Japan’s NS United Kaiun Kaisha, for instance, has just been awarded a GHG verification statement from ClassNK for its entire value chain including Scope 3 emissions, after a detailed two-year survey.
Explaining what the different scopes mean in reality, law firm Watson Farley & Williams explained in a recent note to clients: “Scopes 1 and 2 relate to emissions directly and indirectly produced by a company, while Scope 3 emissions are much broader and relate to all other indirect emissions throughout a company’s value chain. Scope 3 goes far beyond Scopes 1 and 2 and requires collaboration across the entire value chain for compliance to be achieved.”
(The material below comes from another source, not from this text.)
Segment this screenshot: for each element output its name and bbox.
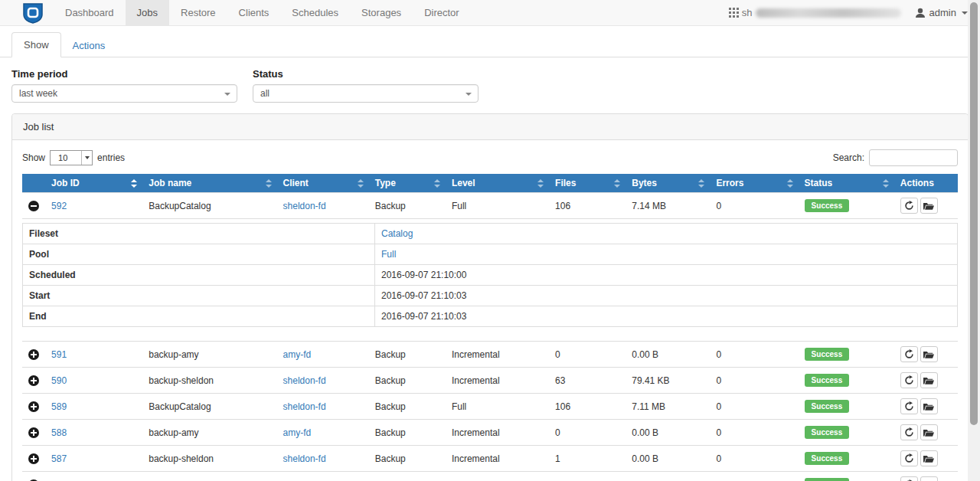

NS United, owned by Nippon Steel & Sumitomo Metal Corporation, is one of an increasing number of companies deciding to disclose GHG emissions and reduction initiatives in accordance with the ISO14064 series, an international standard for the calculation, reporting and verification of GHG emissions.
NS United calculated its Scope 1, 2 and 3 emissions for the period between the January 1 2019 to December 31 2020, all of which was then verified by ClassNK.
Many of the world’s top miners, energy majors, commodities traders and retail chains have set Scope 3 targets in recent years, and are in dialogue with shipping partners to ensure their transport carbon footprint is being cut.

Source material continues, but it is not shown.